[[ Supplied data, beginning ]]
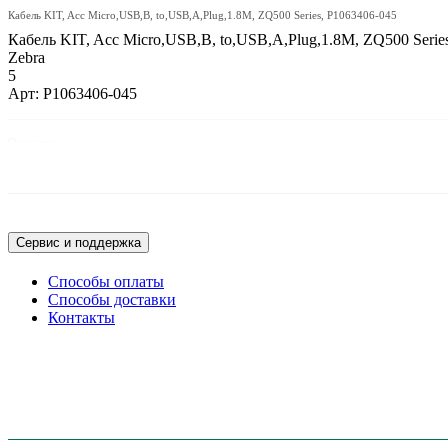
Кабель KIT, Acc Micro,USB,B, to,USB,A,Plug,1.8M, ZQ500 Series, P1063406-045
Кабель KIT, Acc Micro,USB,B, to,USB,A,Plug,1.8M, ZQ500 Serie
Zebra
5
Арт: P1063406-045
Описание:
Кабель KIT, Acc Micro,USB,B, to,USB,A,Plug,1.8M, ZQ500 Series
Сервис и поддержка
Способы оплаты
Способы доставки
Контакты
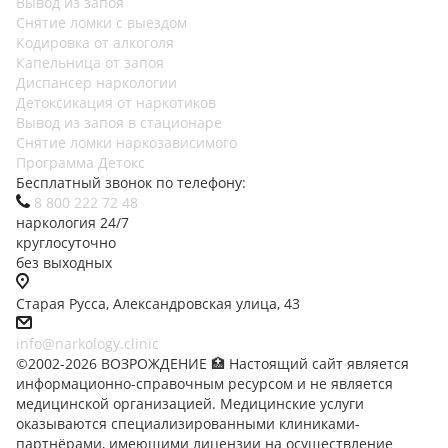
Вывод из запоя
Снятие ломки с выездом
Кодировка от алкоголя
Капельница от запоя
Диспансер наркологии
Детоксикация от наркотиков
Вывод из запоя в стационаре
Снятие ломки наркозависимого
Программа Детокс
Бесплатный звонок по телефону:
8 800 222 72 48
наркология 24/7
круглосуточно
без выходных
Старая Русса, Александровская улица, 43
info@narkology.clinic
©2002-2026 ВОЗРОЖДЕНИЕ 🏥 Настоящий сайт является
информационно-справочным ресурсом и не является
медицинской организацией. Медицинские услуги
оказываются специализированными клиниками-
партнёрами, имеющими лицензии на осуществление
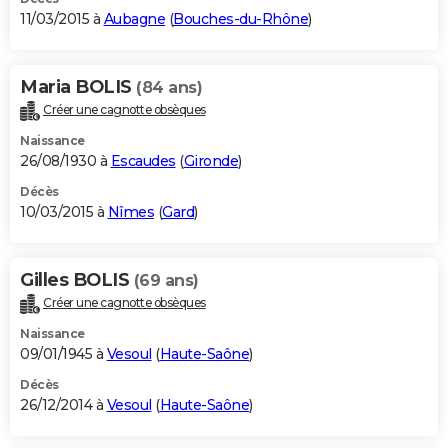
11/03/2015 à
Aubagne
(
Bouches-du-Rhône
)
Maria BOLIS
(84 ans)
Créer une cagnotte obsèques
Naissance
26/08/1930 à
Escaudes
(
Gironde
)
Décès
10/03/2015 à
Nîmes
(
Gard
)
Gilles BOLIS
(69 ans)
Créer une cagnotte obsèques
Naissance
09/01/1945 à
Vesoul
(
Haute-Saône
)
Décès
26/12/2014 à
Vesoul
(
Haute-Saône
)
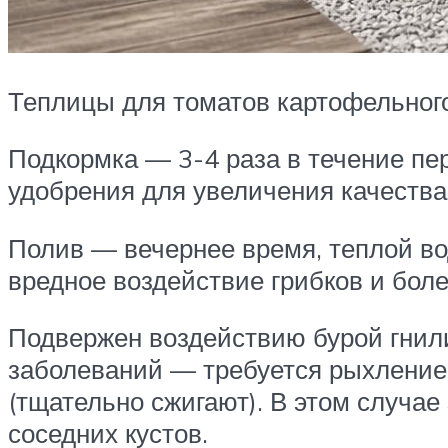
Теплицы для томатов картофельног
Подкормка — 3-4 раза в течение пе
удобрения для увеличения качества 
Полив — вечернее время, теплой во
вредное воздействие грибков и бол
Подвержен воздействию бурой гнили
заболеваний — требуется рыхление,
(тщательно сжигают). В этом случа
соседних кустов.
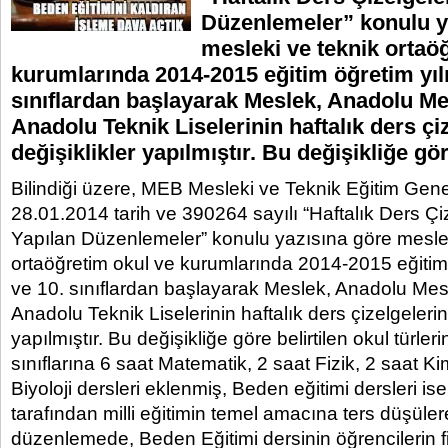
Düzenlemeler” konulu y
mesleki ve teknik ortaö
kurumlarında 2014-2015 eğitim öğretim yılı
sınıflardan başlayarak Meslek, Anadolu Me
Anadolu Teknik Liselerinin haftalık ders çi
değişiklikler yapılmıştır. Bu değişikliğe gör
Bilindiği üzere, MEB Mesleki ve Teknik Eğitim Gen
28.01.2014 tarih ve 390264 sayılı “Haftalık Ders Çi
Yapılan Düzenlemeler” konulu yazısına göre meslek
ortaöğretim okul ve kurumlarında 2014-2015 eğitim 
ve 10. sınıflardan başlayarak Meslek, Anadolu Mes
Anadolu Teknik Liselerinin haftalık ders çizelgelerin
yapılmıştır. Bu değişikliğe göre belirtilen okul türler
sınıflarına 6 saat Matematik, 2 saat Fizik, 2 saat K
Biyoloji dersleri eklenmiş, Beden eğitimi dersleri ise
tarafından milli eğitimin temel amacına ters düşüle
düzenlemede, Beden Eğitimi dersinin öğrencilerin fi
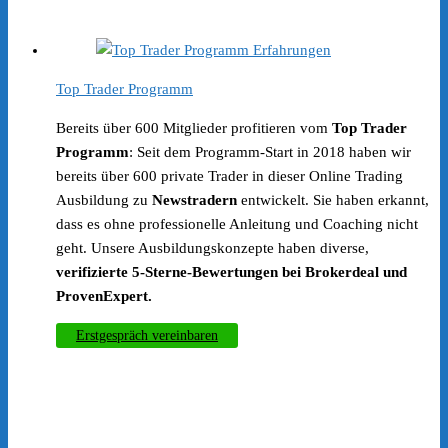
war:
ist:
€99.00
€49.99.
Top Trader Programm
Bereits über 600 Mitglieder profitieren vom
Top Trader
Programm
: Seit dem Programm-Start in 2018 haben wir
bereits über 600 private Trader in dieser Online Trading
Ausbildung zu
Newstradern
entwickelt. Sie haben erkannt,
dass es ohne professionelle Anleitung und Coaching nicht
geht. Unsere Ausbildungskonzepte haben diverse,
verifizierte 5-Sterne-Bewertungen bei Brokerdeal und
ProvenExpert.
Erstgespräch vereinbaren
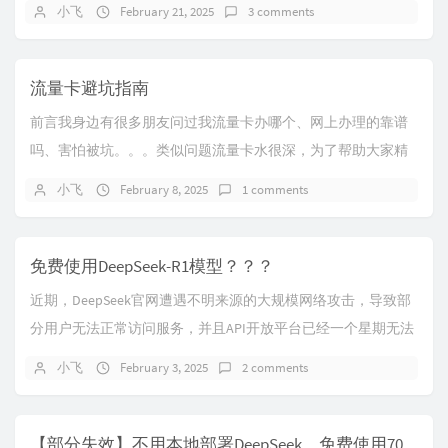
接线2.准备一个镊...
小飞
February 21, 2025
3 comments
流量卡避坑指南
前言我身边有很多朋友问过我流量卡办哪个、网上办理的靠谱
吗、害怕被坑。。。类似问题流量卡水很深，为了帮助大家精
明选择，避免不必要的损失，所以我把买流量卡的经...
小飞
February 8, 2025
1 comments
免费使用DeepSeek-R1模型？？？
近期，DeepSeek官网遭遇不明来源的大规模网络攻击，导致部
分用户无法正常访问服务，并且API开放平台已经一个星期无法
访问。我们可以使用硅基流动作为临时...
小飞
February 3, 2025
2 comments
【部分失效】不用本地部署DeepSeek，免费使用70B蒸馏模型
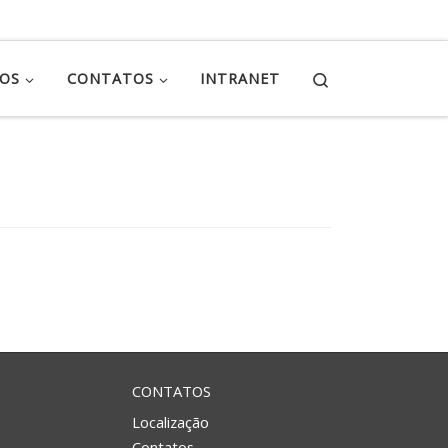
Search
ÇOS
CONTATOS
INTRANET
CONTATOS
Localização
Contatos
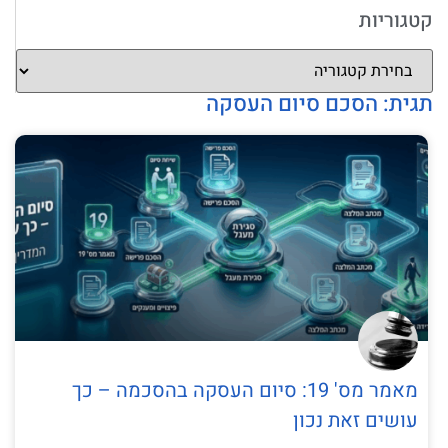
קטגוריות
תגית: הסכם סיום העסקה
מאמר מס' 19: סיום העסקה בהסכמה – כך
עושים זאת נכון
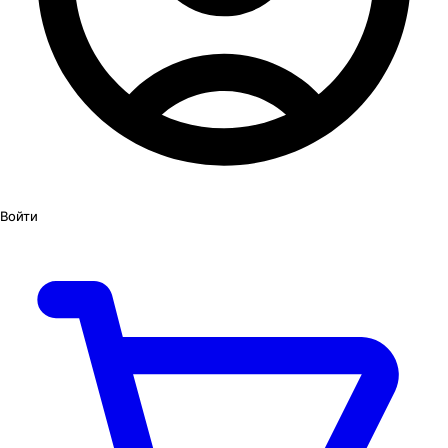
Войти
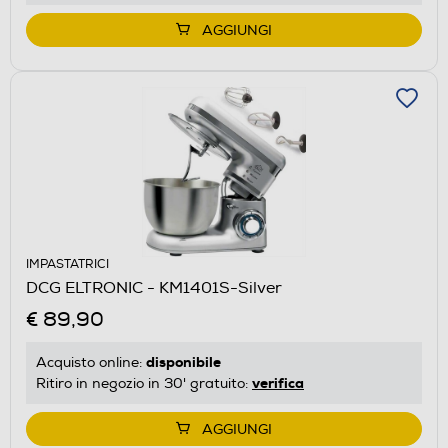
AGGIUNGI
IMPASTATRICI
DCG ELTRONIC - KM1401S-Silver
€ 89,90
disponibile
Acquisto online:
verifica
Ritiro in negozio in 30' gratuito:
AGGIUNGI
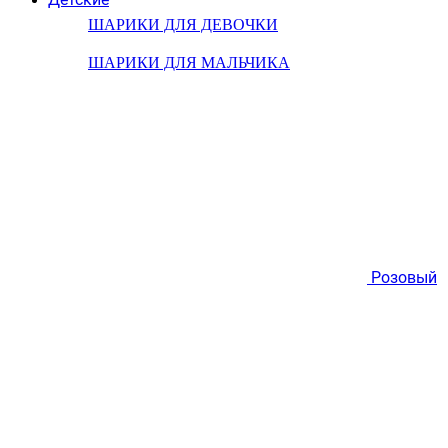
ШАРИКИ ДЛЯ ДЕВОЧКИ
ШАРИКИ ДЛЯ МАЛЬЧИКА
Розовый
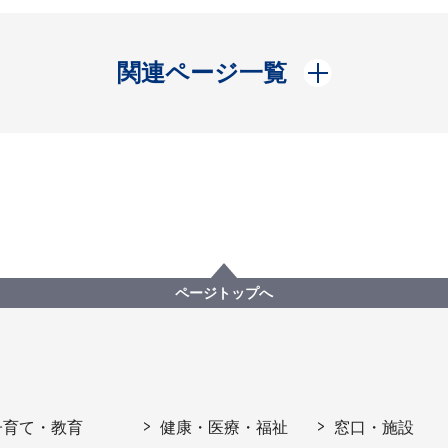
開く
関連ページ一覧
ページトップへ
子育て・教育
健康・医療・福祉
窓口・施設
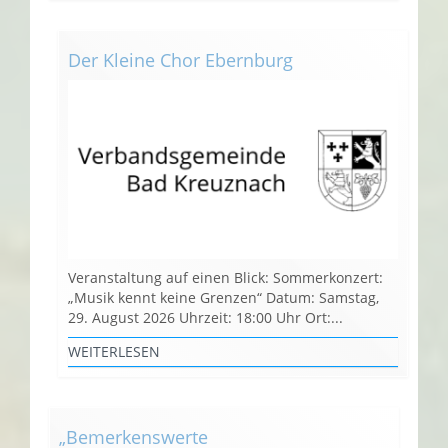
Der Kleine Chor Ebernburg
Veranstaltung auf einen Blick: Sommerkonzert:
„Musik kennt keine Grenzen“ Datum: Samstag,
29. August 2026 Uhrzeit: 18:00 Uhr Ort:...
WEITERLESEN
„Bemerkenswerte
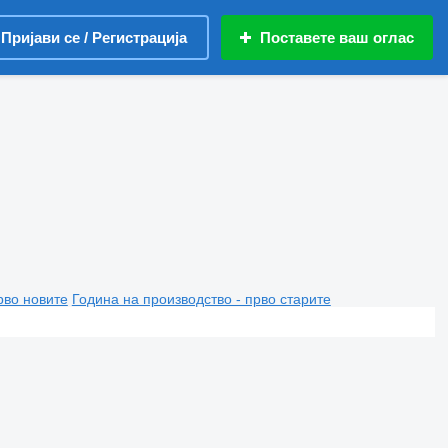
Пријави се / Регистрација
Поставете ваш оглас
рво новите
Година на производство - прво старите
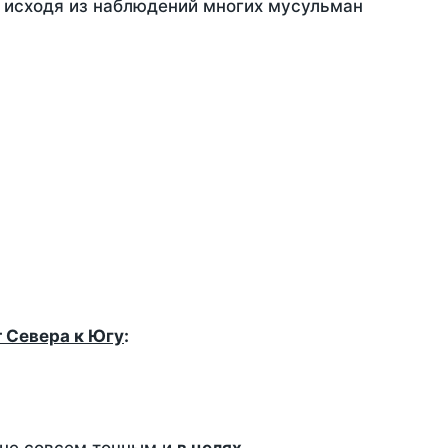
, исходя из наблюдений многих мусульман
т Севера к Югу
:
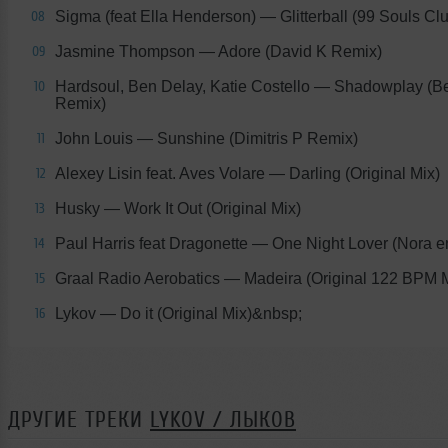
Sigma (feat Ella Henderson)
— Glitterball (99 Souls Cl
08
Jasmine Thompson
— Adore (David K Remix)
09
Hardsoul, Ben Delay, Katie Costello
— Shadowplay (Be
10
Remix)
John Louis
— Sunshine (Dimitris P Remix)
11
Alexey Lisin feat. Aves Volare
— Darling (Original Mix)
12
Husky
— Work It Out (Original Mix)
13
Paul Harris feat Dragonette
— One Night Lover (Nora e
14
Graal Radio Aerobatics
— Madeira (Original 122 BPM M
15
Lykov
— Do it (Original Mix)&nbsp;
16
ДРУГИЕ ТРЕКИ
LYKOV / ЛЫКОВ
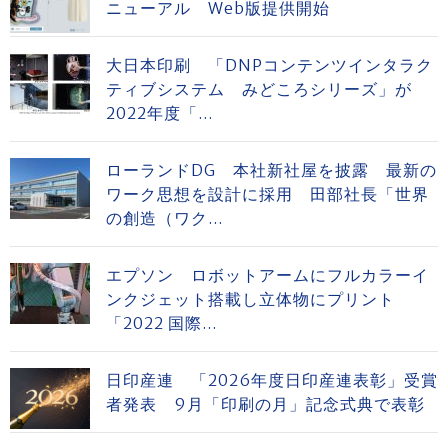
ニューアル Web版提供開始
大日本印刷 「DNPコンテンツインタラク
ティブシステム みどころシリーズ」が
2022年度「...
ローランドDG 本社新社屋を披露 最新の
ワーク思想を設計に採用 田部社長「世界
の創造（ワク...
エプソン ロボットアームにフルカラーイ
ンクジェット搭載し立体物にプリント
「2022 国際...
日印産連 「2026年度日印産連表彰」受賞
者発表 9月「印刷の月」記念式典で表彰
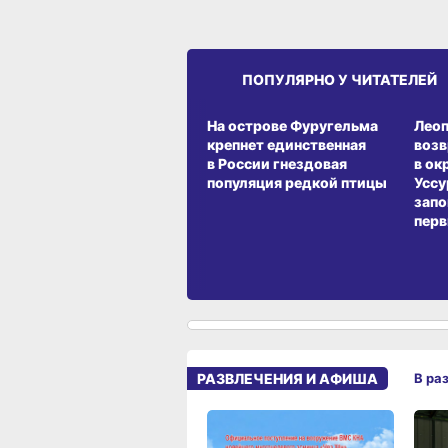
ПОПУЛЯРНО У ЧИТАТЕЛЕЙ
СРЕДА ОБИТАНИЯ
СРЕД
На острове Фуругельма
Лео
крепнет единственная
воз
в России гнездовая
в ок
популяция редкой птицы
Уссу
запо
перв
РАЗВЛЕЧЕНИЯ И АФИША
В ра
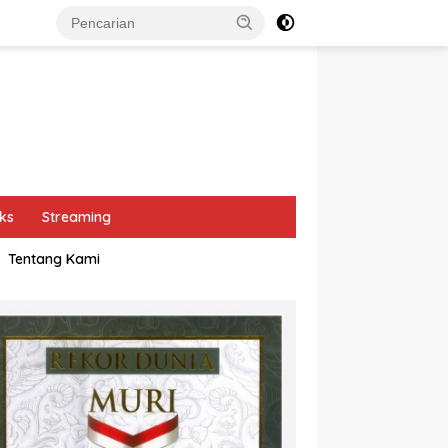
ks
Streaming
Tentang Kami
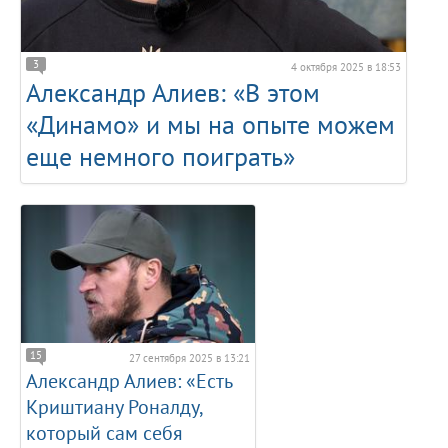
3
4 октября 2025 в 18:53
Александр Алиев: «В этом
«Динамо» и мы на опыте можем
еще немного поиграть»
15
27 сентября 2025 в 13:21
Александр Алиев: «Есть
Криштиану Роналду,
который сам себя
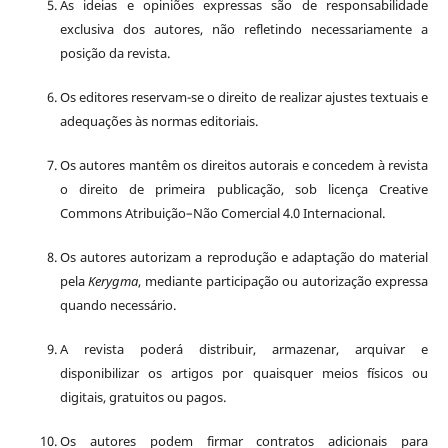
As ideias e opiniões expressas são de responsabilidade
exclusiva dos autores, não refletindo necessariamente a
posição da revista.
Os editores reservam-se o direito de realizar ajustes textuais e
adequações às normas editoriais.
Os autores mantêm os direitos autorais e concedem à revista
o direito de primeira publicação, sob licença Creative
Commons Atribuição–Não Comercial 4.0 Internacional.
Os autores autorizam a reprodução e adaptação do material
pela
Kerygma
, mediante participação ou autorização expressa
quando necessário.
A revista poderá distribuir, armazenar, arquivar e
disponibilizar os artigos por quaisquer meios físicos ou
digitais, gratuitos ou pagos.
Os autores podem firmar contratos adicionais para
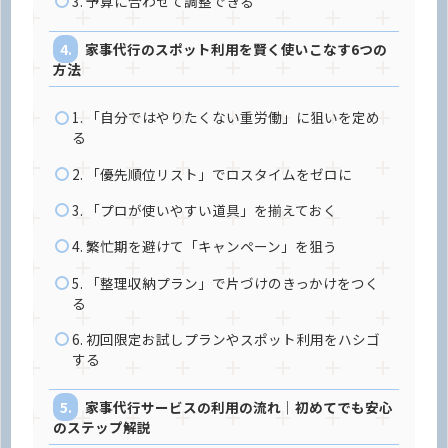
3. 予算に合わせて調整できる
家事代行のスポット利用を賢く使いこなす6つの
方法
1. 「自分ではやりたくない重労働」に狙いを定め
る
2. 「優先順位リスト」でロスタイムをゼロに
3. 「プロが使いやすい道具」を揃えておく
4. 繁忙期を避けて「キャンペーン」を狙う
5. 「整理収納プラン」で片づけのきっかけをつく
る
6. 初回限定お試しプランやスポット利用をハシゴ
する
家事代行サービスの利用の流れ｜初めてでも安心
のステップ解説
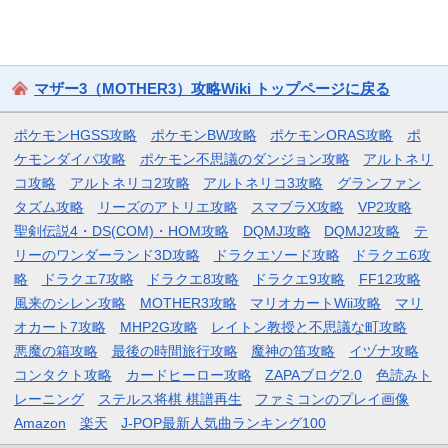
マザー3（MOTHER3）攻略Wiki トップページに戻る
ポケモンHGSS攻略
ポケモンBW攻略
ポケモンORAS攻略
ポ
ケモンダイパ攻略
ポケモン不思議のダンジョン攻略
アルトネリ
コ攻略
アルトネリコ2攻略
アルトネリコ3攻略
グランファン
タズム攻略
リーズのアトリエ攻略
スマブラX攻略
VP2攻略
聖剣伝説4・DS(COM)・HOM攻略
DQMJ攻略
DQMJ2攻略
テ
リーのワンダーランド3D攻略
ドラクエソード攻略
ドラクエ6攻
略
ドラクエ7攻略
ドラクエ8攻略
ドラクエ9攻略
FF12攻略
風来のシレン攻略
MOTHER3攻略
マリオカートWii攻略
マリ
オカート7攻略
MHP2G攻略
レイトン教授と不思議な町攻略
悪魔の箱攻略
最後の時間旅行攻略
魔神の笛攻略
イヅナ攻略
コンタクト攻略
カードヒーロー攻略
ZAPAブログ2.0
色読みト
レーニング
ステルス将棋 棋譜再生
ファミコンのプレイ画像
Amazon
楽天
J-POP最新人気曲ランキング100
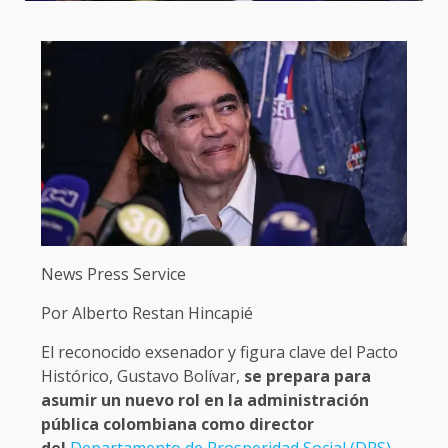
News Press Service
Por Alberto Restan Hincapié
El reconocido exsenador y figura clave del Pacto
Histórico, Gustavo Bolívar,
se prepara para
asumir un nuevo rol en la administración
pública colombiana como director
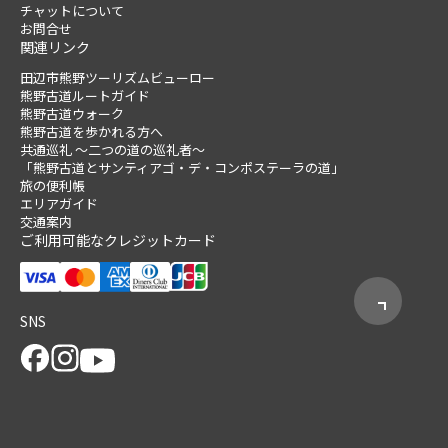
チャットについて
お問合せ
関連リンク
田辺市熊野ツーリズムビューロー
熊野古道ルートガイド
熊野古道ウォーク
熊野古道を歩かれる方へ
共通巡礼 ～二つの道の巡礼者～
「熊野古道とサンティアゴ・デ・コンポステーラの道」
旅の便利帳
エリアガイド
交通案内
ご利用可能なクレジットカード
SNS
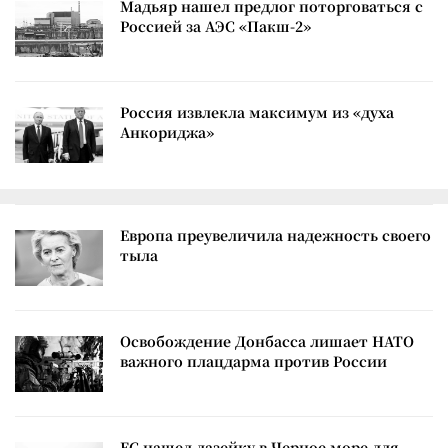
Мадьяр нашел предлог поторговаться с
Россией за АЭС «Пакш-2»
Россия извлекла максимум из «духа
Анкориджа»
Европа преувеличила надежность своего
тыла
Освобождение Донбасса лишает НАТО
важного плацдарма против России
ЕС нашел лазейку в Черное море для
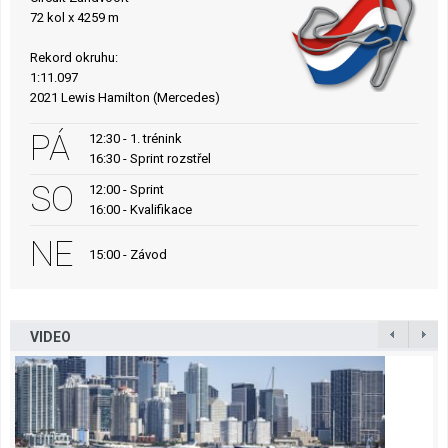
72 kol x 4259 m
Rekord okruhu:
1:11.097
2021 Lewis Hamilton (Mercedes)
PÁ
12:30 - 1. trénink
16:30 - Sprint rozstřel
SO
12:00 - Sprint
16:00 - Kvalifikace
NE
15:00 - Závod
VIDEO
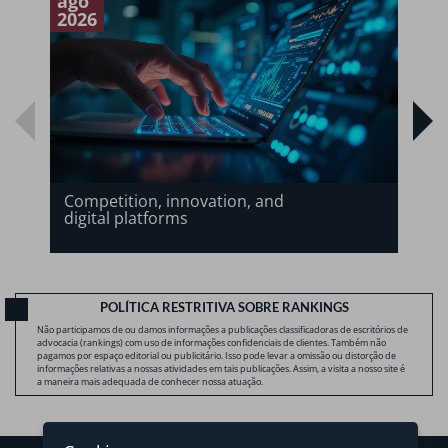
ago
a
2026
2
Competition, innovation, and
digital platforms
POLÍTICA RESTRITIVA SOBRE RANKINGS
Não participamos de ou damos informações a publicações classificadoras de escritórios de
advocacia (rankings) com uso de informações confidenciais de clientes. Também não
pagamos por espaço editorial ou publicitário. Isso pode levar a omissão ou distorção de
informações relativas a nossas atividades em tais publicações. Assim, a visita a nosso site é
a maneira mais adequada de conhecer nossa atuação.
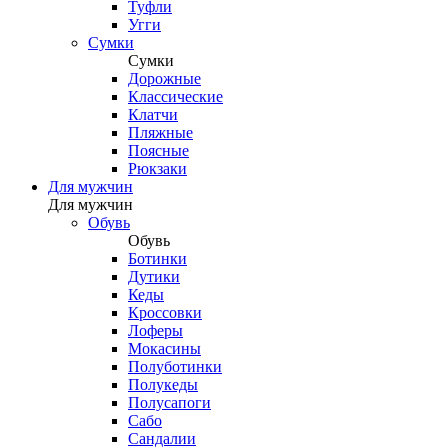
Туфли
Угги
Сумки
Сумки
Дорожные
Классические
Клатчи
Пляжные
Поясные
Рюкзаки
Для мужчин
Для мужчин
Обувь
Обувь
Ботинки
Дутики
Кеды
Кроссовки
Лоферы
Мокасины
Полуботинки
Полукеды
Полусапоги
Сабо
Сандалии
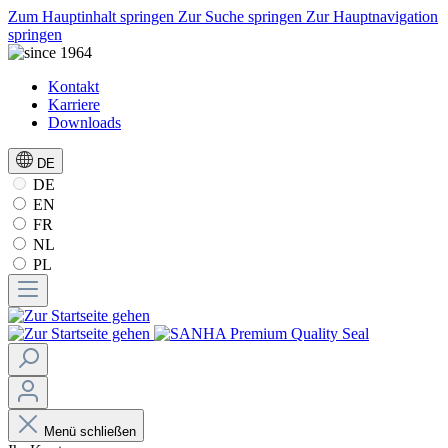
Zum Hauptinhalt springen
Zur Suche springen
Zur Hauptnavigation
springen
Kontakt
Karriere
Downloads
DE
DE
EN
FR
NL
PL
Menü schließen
[[ Supplied data, end ]]
-- Task goal --
From the line with "tarafından milli eğitimin" up to and including the line with "Veranstaltung auf einen" above, retype every line exactly and nothing more; leave out the pictures.

-- Finished exercise --
tarafından milli eğitimin temel amacına ters düşüle
düzenlemede, Beden Eğitimi dersinin öğrencilerin fi
war:
ist:
€99.00
€49.99.
Top Trader Programm
Bereits über 600 Mitglieder profitieren vom
Top Trader
Programm
: Seit dem Programm-Start in 2018 haben wir
bereits über 600 private Trader in dieser Online Trading
Ausbildung zu
Newstradern
entwickelt. Sie haben erkannt,
dass es ohne professionelle Anleitung und Coaching nicht
geht. Unsere Ausbildungskonzepte haben diverse,
verifizierte 5-Sterne-Bewertungen bei Brokerdeal und
ProvenExpert.
Erstgespräch vereinbaren
接线2.准备一个镊...
小飞
February 21, 2025
3 comments
流量卡避坑指南
前言我身边有很多朋友问过我流量卡办哪个、网上办理的靠谱
吗、害怕被坑。。。类似问题流量卡水很深，为了帮助大家精
明选择，避免不必要的损失，所以我把买流量卡的经...
小飞
February 8, 2025
1 comments
免费使用DeepSeek-R1模型？？？
近期，DeepSeek官网遭遇不明来源的大规模网络攻击，导致部
分用户无法正常访问服务，并且API开放平台已经一个星期无法
访问。我们可以使用硅基流动作为临时...
小飞
February 3, 2025
2 comments
【部分失效】不用本地部署DeepSeek，免费使用70B蒸馏模型
Search
ÇOS
CONTATOS
INTRANET
CONTATOS
Localização
Contatos
קטגוריות
תגית: הסכם סיום העסקה
מאמר מס' 19: סיום העסקה בהסכמה – כך
עושים זאת נכון
Войти
AGGIUNGI
IMPASTATRICI
DCG ELTRONIC - KM1401S-Silver
€ 89,90
disponibile
Acquisto online:
verifica
Ritiro in negozio in 30' gratuito:
AGGIUNGI
ШАРИКИ ДЛЯ ДЕВОЧКИ
ШАРИКИ ДЛЯ МАЛЬЧИКА
Розовый
開く
関連ページ一覧
ページトップへ
子育て・教育
健康・医療・福祉
窓口・施設
Der Kleine Chor Ebernburg
Veranstaltung auf einen Blick: Sommerkonzert:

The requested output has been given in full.